We were pleasantly surprised to see sunshine when we woke today. It was a beautiful morning, made even better by the fact that we’d get to shower for a second consecutive day. Our goal for the day was to climb Big Beehive, a mountain located behind Lake Louise. The forecast of rain encouraged our early start. We packed up the campsite and Jared and Greg organized their bags for their flights back home later in the evening. Then we headed over to Lake Louise which was Asian tourist central. It really sounded more like you’d anticipate Hong Kong to be like than Canada. We were the only people speaking English as we walked through the corporatized lakefront along the edge of the Fairmont Hotel. Canada just doe s a bad job managing its national parks. They seem to be managed more like Disney World than a natural attraction and it’s a let down to see such a beautiful place squandered and exploited as Canada has done.
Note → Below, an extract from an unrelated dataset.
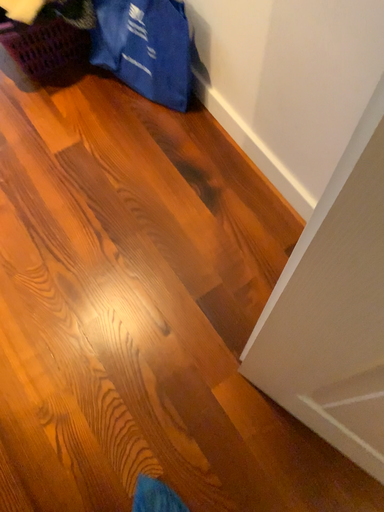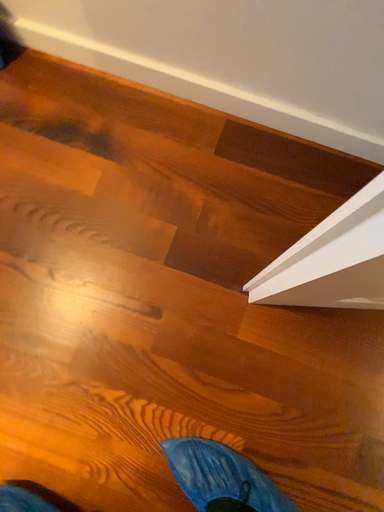 Question: How did the camera likely rotate when shooting the video?

Choices:
 (A) rotated left
 (B) rotated right

Answer: (B)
Sure there are nicer comforts to the Canadian style but this detracts from the ability to find peace and rejuvenation in nature.
The hike was 5.3 km each way and we generally flew through it. The first part wound up to a “tea house” where hikers could enjoy English tea overlooking a waterfall and Lake Morriane. We then delved deeper into the hike, climbing incredibly steep switchbacks to reach our vista. The glacial water looks even bluer from above. We took pictures and some video of local birds playing and then headed down as the rain clouds were pouring in. As we left we heard a huge thundering boom. We were initially very worried that we’d be climbing back down in a thunderstorm. But then we noticed that the sound came from an avalanche on a glacier above to our left. We watched the snow cascade and then headed down the switchbacks. There, another hiker noticed Jared’s Georgetown hat. It turns out that he is a semi-retired 40 year old who is touring the national parks on his own for about 7 weeks this summer. He is aiming to get back for the Dave Matthews show in DC on the 24th. About that time we started to feel sprinkles. We started run/walking down the mountain and made it down in an hour and 10 minutes. Not bad! It was only about 1pm and their flight was not until 1am. But since the weather was bad we headed east towards Calgary. We did make a stop in the town of Banff which is a combination of Bar Harbor and M Street in Georgetown. It was a fun place with a beautiful backdrop. We bought a few souvenirs and headed to Calgary where we found a Chinese Buffet. Though pricey, it was pretty good food and held us for the rest of the day. I dropped Jared and Greg off at the airport and began part II of my journey.
I made a mad dash for the US border since hotel rooms in Calgary are out of this world expensive. The cheapest one I could find was $185 which was ridiculous. I made it to the border at around 12:00AM and promptly called Kristie because I’d missed her! I felt kind of bad because I think I woke her up from a sound sleep since it was 3am but it was great to talk to her after nearly 3 days in Canada. As I came through the border, I pissed off the customs agent. They had red flashing lights on the side of the approach. I didn’t realize that they meant to stop 50 feet prior to the inspection station and he yelled to me “don’t they have stop signs in Maine!?” After a brief apology, things went much better and I was through there in no time. The first town I came across in Idaho was Bonners Ferry. There are 4 hotels in the town and all were full. The first hotel with an opening was another half hour down the road. While overpriced at $69, it was time to stop so I bit the bullet and enjoyed sleeping in a bed for the first time in a week.